Hilal telah tampak. Sejak tadi diumumkan di televisi. Besok sudah lebaran. Azan isya baru saja terdengar. Sesaat berlalu kemudian disusul takbir yang menggema dari masjid yang hanya berjarak beberapa puluh meter dari rumah.
Aku menghela nafas pelan. Teringat Mas Iwan. Dulu ia yang mempersiapkan segala sesuatunya untuk berlebaran. Membersihkan rumah, membereskan segalanya. Hingga ia juga membantuku menata kue-kue kering dalam toples.
Anganku lepas. Mengembara menelusuri parit-parit kenangan. Gema takbir bersahutan di luar sana, menyaingi anganku yang lepas mengingatnya.
***
Pintu terbuka dengan sangat pelan. Tanpa suara. Ibu menengok ke kamar. Lalu bertanya, apakah aku sudah salat isya atau belum. Aku menjawab sebentar lagi. Kemudian dengan sangat pelan juga, ia menutup pintu itu, kembali tanpa suara.
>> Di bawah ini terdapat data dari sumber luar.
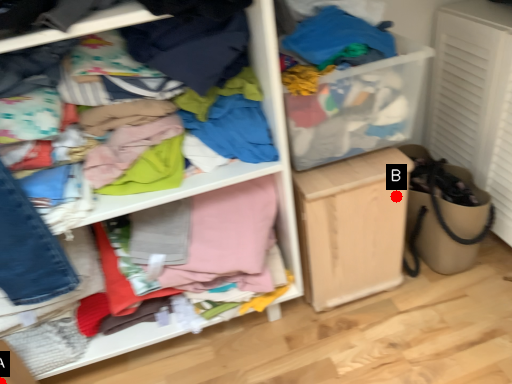 Question: Two points are circled on the image, labeled by A and B beside each circle. Which point is closer to the camera?

Choices:
 (A) A is closer
 (B) B is closer

Answer: (A) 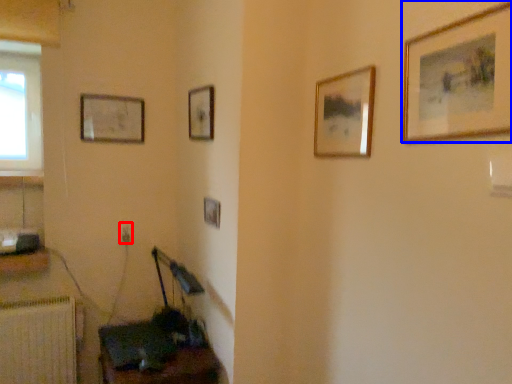 Question: Which of the following is the farthest to the observer, electric outlet (highlighted by a red box) or picture frame (highlighted by a blue box)?

Choices:
 (A) electric outlet
 (B) picture frame

Answer: (A) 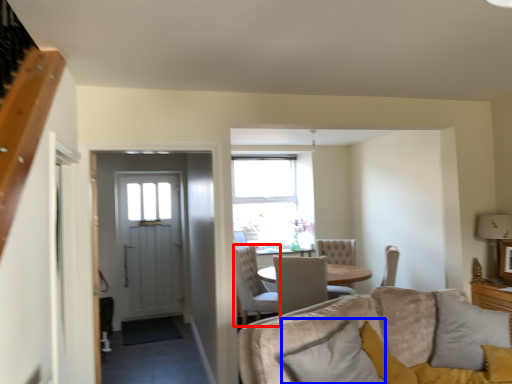 Question: Which object appears farthest to the camera in this image, chair (highlighted by a red box) or pillow (highlighted by a blue box)?

Choices:
 (A) chair
 (B) pillow

Answer: (A) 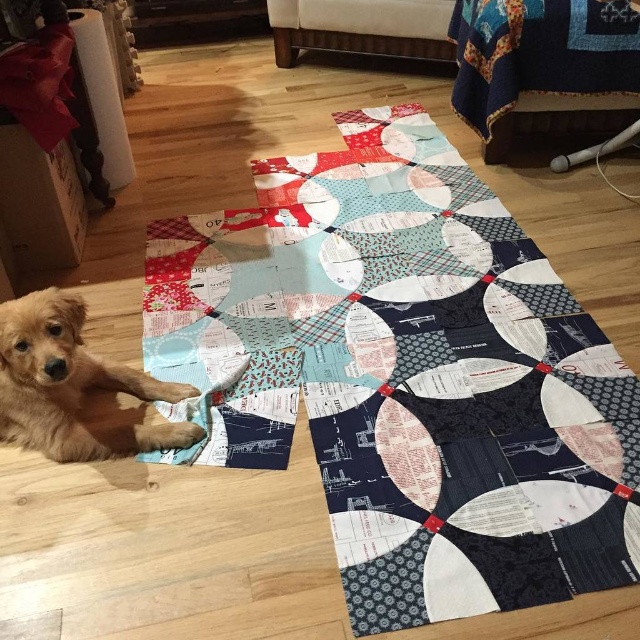 Question: Which point appears farthest from the camera in this image?

Choices:
 (A) (460, 212)
 (B) (56, 387)

Answer: (A)

Question: Does patchwork quilt at center appear over golden fur dog at lower left?

Choices:
 (A) yes
 (B) no

Answer: (A)

Question: Does patchwork quilt at center appear under golden fur dog at lower left?

Choices:
 (A) yes
 (B) no

Answer: (B)

Question: In this image, where is patchwork quilt at center located relative to golden fur dog at lower left?

Choices:
 (A) below
 (B) above

Answer: (B)

Question: Which of the following is the farthest from the observer?

Choices:
 (A) golden fur dog at lower left
 (B) patchwork quilt at center

Answer: (A)

Question: Which point is closer to the camera?

Choices:
 (A) (228, 310)
 (B) (24, 412)

Answer: (B) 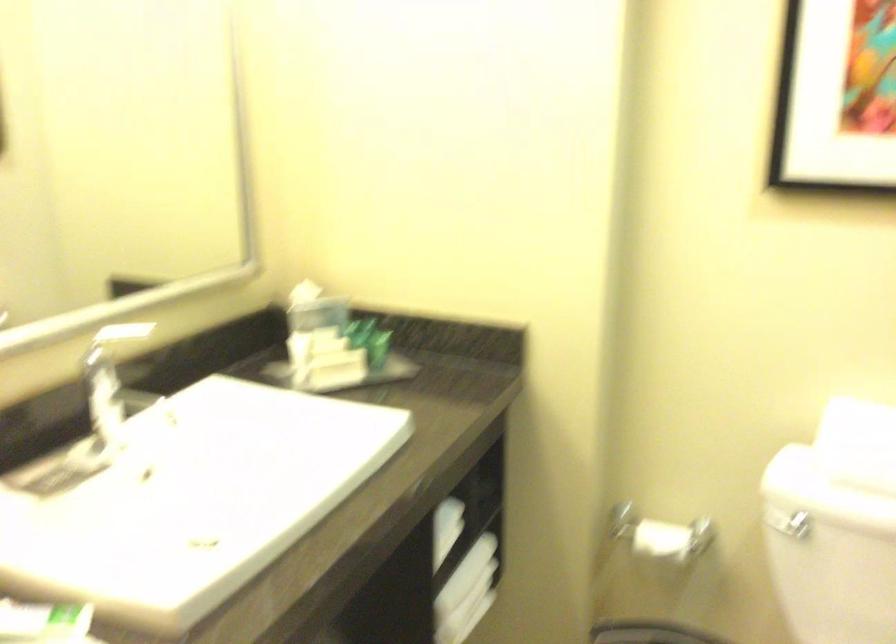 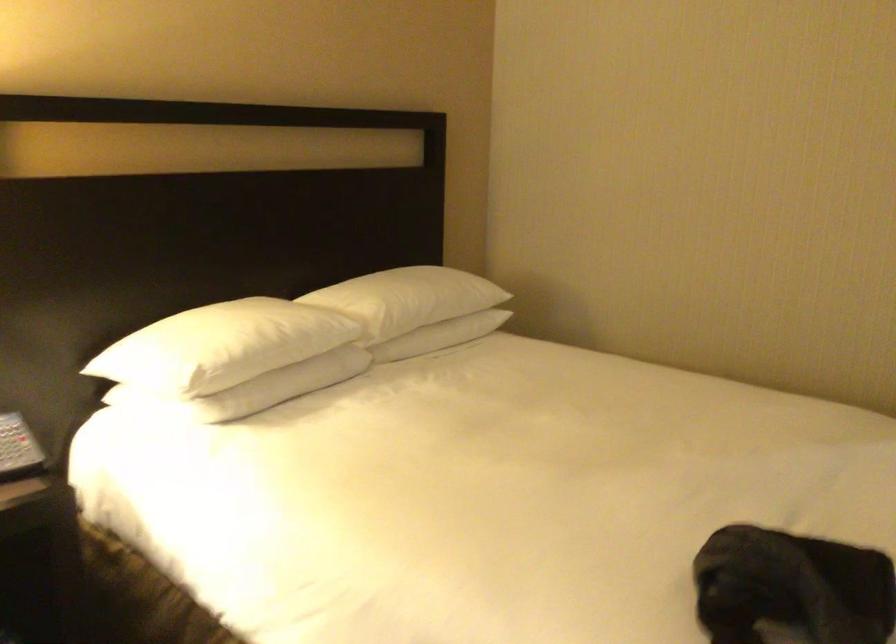 Question: I am providing you with two images of the same scene from different viewpoints. After the viewpoint changes to image2, which objects are now occluded?

Choices:
 (A) purple container
 (B) small green bottle
 (C) telephone handset
 (D) white pillow

Answer: (B)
Ibu memang perhatian padaku. Setiap malam selalu melakukan ritual tanpa suara untuk sekedar menengok ke kamar. Lalu bertanya, menanyakan keadaanku. Kemudian berlalu, menuju ke kamarnya sendiri.
Ritual itu dilakukan semenjak Mas Iwan tidak pulang. Sudah dua tahun. Ketika ada pandemi. Ia dulu memang merantau ke Jakarta. Bekerja di sana sebagai pegawai bank.
Tetapi karena pandemi yang tidak segera berlalu, bahkan menjadi-jadi, membuatku terpisah dari Mas Iwan. Ia tidak berani pulang karena takut menulari keluarga di sini. Apalagi ada ibu yang sudah sepuh.
Padahal dulu ia rutin pulang. Dua pekan sekali. Menengokku dan ibu. Membawa oleh-oleh kesukaanku, sekedar membuatku senang.
"Dik, sabar ya. Aku belum bisa pulang. Situasi baru tidak nyaman. Aku takut nulari kamu dan ibu. Tetap sabar dan hati-hati di rumah."
Tentu saja aku hanya bisa pasrah. Walaupun setiap hari terhubung dengannya melalui sambungan telepon, tetapi kerinduan untuk bertemu tetap membara.
"Kita pasti bertemu lagi, dik. Jangan takut. Ini takdir yang membuat kita seperti ini. Aku mencintaimu, selalu. Tak perlu ragu."